Risquer sa peau pour une vaisselle…


Pour la santé, les produits ménagers ne sont pas non plus très nets. « Entre cosmétiques et produits d’entretien, il n’y a pas de grandes différences, explique Marie-France. On a des compositions assez similaires et si l’on ne s’applique pas du produit vaisselle sur le visage, on s’en met sur les mains (selon l’étude du CRÉDOC, seulement 27 % de la population met des gants pour utiliser les produits ménagers). Le risque de passage des substances dans le sang est donc important. Un produit d’entretien ça se respire aussi, et comme on l’utilise en quantité importante, ça le rend, à plusieurs égards, encore pire que les cosmétiques. » Comme les crèmes pour le visage, celles à récurer peuvent causer des allergies, développer des irritations, brûler la peau.

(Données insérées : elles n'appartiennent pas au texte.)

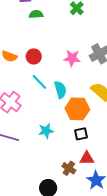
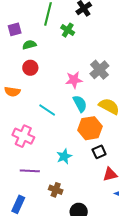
red circle: (34, 56) -> (30, 68), moved
cyan semicircle: (60, 90) -> (80, 104), moved
brown cross: (69, 168) -> (56, 190), moved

À long terme, cette intoxication chronique peut atteindre les systèmes nerveux, respiratoire, digestif et même favoriser des tumeurs cancéreuses. Les substances les plus connues se nomment formaldéhyde (un conservateur bon marché), borates (agents de blanchiment), NTA (composant qui améliore la performance des formules) et sont toutes soupçonnées d’être à l’origine de certains cancers. « Ce qui est en cause aujourd’hui, explique Élisabeth Laville, ce sont les effets non immédiats sur la santé et l’environnement de certains ingrédients auxquels nous sommes exposés de manière régulière en petites quantités. Ce sont ces effets insidieux qui font débat aujourd’hui sur le marché de l’hygiène-beauté. Les muscs artificiels par exemple, qui parfument certains produits, sont persistants dans l’environnement et capables de s’accumuler dans l’organisme. Ils sont soupçonnés de causer des perturbations hormonales et des maladies du foie. »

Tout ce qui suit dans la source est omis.